Nick Foles is the quiet understudy to Griffin's starring role, but for us he is the one in the spotlight. I'll get to how the defense needs to deal with Griffin in a moment, but for the Eagles the big story is Foles in his second start against a Redskins team that picked him off twice early in his first NFL start and made life miserable for the Eagles.
Foles wasn't asked to do much of anything in that game except get rid of the football quickly. Playing behind a patchwork offensive line, Foles threw a series of screens and slants and hooks and tried to catch up to the pace of the regular-season game.
Now we're five weeks into the Foles Experiment. He is far advanced from that Sunday at FedEx Field. The game has slowed down for Foles and he's been able to command the offense with maturity and poise and a great deal of leadership. Foles has to work on his game a great deal and he knows he is in the early stages of the process. The young man certainly has a lot going for him, and there is a valid reason why the Eagles are so high on him.
The order of business directly in front of Foles and the offense is to establish something against Washington's aggressive defense. With LeSean McCoy in the lineup and with Bryce Brown having established something in the time during McCoy's absence, the Eagles should try to establish the ground game in the early going. Opening with the passing game could be the approach, and it's the way the Eagles usually take, but why not come out and pound on the ground early against Washington?
Anyway, all eyes are on Foles. A win here would be huge in his developmental process. Washington won't let him sit in the pocket all day, so Foles has to read and trust what he sees and find weaknesses in the Washington scheme and make plays down the field. Evaluating Foles against two defenses in the playoff race is important and it's going to be telling, and I guarantee we will have a lot to discuss about his progress in the matter of two games.
With McCoy on the field and with tight end Brent Celek back in the lineup, the Eagles have some weapons. You will see a lot of three-wide receiver sets as fullback Stanley Havili is out and backup tight end Clay Harbor is sidelined, so the Eagles have to manufacture some consistency from the running game without a proven fullback.

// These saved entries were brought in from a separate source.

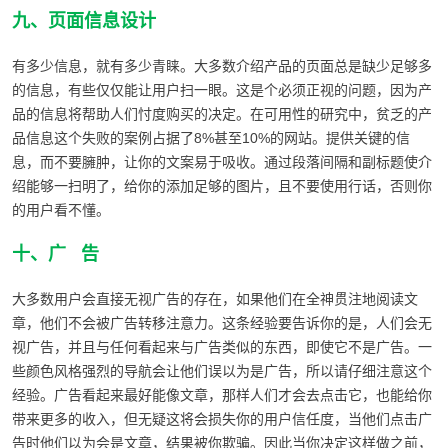
九、页面信息设计
有多少信息，就有多少青睐。大多数介绍产品的页面总是缺少足够多
的信息，有些仅仅能让用户扫一眼。这是个必须正视的问题，因为产
品的信息将帮助人们忖度购买的决定。在可用性的研究中，贫乏的产
品信息这个失败的案例占据了8%甚至10%的网站。提供关键的信
息，而不要臃肿，让你的文案易于吸收。通过段落间隔和副标题使介
绍能够一扫明了，给你的添加足够的图片，且不要使用行话，否则你
的用户看不懂。
十、广 告
大多数用户会直接无视广告的存在，如果他们在全神贯注地阅读文
章，他们不会被广告转移注意力。这条经验要告诉你的是，人们会无
视广告，并且与任何看起来与广告类似的东西，即使它不是广告。一
些颜色风格强烈的导航会让他们误以为是广告，所以请仔细注意这个
经验。广告看起来最好能像文章，那样人们才会去点击它，也能给你
带来更多的收入，但无疑这将会损失你的用户信任度，当他们点击广
告时他们以为会是文章，结果被你欺骗。因此当你决定这样做之前，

On defense, it's all about dealing with Griffin and the multiple nature of the Washington offense. The Redskins have a fantastic running game with rookie Alfred Morris leading the way, and they work the passing game off of the run game. The Eagles couldn't handle Griffin the first time around -- he tossed four touchdown passes and threw just one incomplete pass -- and the defense gave up too much ground in the running game in the second half.
Todd Bowles has the defense playing its best football of the season the last couple of weeks. There haven't been any crazy-open receivers running free. The tackling has been much improved. The gap discipline has been more structured.
Still, the Eagles need to take the football away from Washington. They need to first control the running game and attack the line of scrimmage, and then try to keep Griffin in the pocket and force him to make small-window throws. He had it way too easy in November, flipping passes to wide-open pass catchers and heaving up bombs into coverage and having his receiver -- not the Eagles defense -- come down with the football.
Welcome to the last home game of this 2012 season. The Eagles haven't won at Lincoln Financial since the Brian Dawkins night of October 30. The Giants were in town then, and the Eagles rose up to win a nail biter and improved to 3-1 and, back then, it seemed like anything was possible for the Eagles.
Anything, that is, but being 4-10 and forced into the role of spoiler here. A win against Washington would, maybe who knows, give the Eagles to build upon as they look forward to a brighter tomorrow.